In the interim, a media and legal spotlight needs to be put on the aggressive management practices of the 15 large corporations lobbying for this legislation and the massive infringement and antitrust violations in which they are involved. For Congress to rely on many of the most reckless patent infringers for advice in shaping national patent policy and laws is beyond foolish.

Pat Choate

Patent reform is a fraud on America…
Please see //truereform.piausa.org/ for a different/opposing view on patent reform.

the problem with software patents are that they are all about patenting a common sense idea or strategy before someone else does. the only thing this innovates is a perversion of the legal system.

I am a software entrepreneur and patent author.

For the industry I work in – the computer industry – the current patent system does great harm to innovation and does the greatest harm to small businesses who can’t afford to litigate.

Issued patents are of wildly uneven quality. Every piece of technology one could imagine creating is in violation of many previously issued patents. If anyone attempted to track down all the patent holders and enter the legal negotiations to license them all (which no one does, not even the big guys like Intel and Microsoft, as the author points out), it would be prohibitively expensive and effectively impossible for small entrepreneurs.

As an entrepreneur who has seen the all sides of how patents play out for companies – it’s clear the patent system is harming, not helping, innovation and innovators. It is in desperate need of reform to reduce litigation and make for a more rational, predictable system.

Many issued patents are a joke. They have been given only a cursory review by a non-expert and the claims are unreasonably broad. They are commonly issued to large companies who have good lawyers. Many are simply dog-in-the-manger patents–the holder never intends to do anything with them and may not even have an idea of how to do so, but they keep anyone else from innovating. There is a third party initiated review system now, but you can bet that anyone with deep pockets will nuke a small company initiating such a review. The ability of a true expert in the field to uncover prior art in the literature as well as in patents should be utilized to make sure patents are truly innovations.

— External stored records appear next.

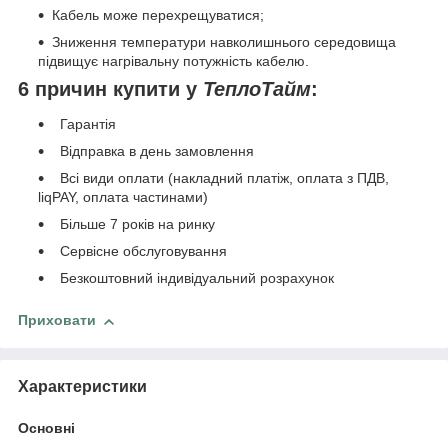
Кабель може перехрещуватися;
Зниження температури навколишнього середовища
підвищує нагрівальну потужність кабелю.
6 причин купити у
ТеплоТайм
:
Гарантія
Відправка в день замовлення
Всі види оплати (накладний платіж, оплата з ПДВ,
liqPAY, оплата частинами)
Більше 7 років на ринку
Сервісне обслуговування
Безкоштовний індивідуальний розрахунок
Приховати
Характеристики
Основні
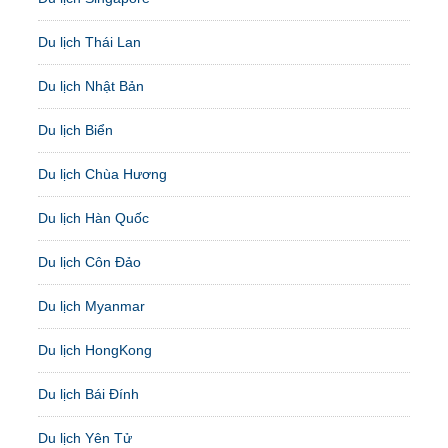
Du lịch Thái Lan
Du lịch Nhật Bản
Du lịch Biển
Du lịch Chùa Hương
Du lịch Hàn Quốc
Du lịch Côn Đảo
Du lịch Myanmar
Du lịch HongKong
Du lịch Bái Đính
Du lịch Yên Tử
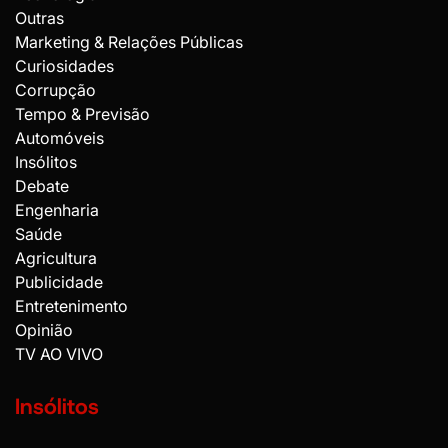
Outras
Marketing & Relações Públicas
Curiosidades
Corrupção
Tempo & Previsão
Automóveis
Insólitos
Debate
Engenharia
Saúde
Agricultura
Publicidade
Entretenimento
Opinião
TV AO VIVO
Insólitos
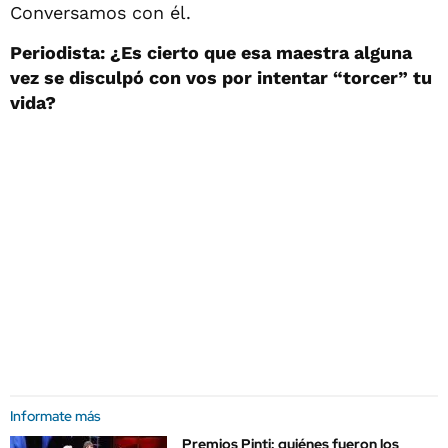
Conversamos con él.
Periodista: ¿Es cierto que esa maestra alguna
vez se disculpó con vos por intentar “torcer” tu
vida?
Informate más
Premios Pinti: quiénes fueron los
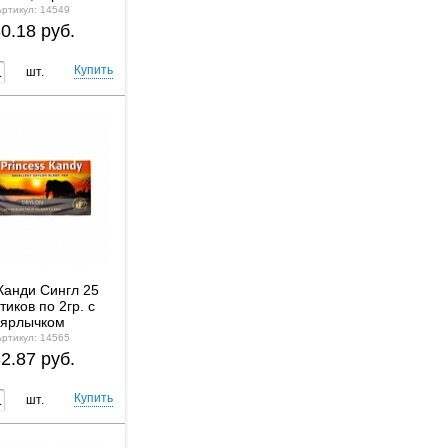
Артикул: 14549
0.18 руб.
шт.
Канди Сингл 25
тиков по 2гр. с
ярлычком
Артикул: 14565
2.87 руб.
шт.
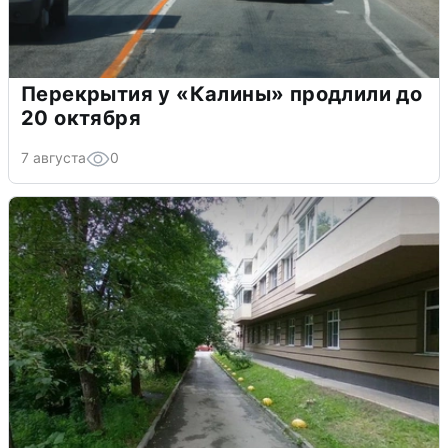
Перекрытия у «Калины» продлили до
20 октября
7 августа
0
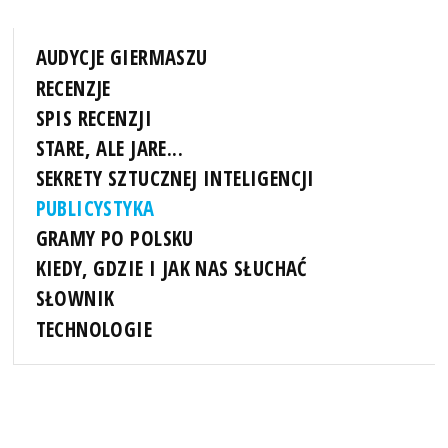
AUDYCJE GIERMASZU
RECENZJE
SPIS RECENZJI
STARE, ALE JARE...
SEKRETY SZTUCZNEJ INTELIGENCJI
PUBLICYSTYKA
GRAMY PO POLSKU
KIEDY, GDZIE I JAK NAS SŁUCHAĆ
SŁOWNIK
TECHNOLOGIE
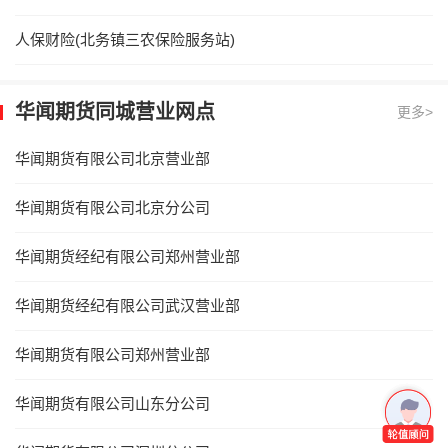
人保财险(北务镇三农保险服务站)
华闻期货同城营业网点
更多>
华闻期货有限公司北京营业部
华闻期货有限公司北京分公司
华闻期货经纪有限公司郑州营业部
华闻期货经纪有限公司武汉营业部
华闻期货有限公司郑州营业部
华闻期货有限公司山东分公司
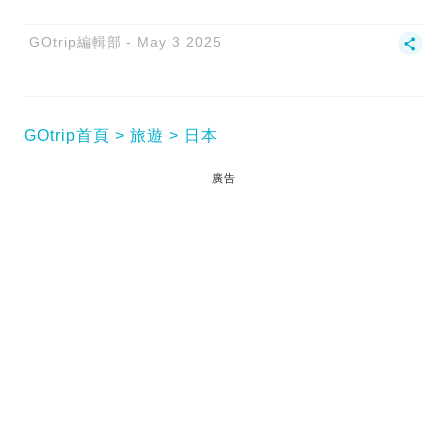
GOtrip編輯部
May 3 2025
GOtrip首頁
旅遊
日本
廣告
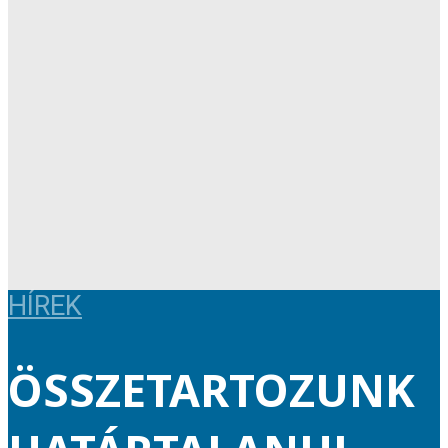
HÍREK
ÖSSZETARTOZUNK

I am a patent attorney and inventor. Over the years I have represented Fortune 500 companies and solo inventors both as an outside attorney and in house attorney. I have represented patent owners/inventors in litigation, patent prosecution and in issuing opinions. Each and every preceding comment has value as it relates to different patent owners and the desire for further innovation. With all due respect to Prof. Shane, his article shows a lack of understanding the patent system and all of the players involved. For example, Prof. Shane is likely correct that a number of large companies will take advantage of the damages reform to infringe patents – the smaller damages being built into the initial ROI analysis. On the contrary, it seems unconscionable that a small solo inventor, with a questionable patent, should be able to threaten, i.e., exhort, millions from a large corporation with the mere threat of an injunction and hundreds of millions in damages. And as further explained in the various comments, such scenarios play out very differently when the patent dominates the product such as with a pharmaceutical patent as compared to a computer/software product that has dozens of patents covering various parts of the product and its uses. The patent system operated for years on inventions being basic designs, apparatus and chemical compounds. Technology has outgrown the system and there is no longer a “one size fits all” answer to fixing the system. Patent Reform needs many voices to reach a solution that benefits all Americans.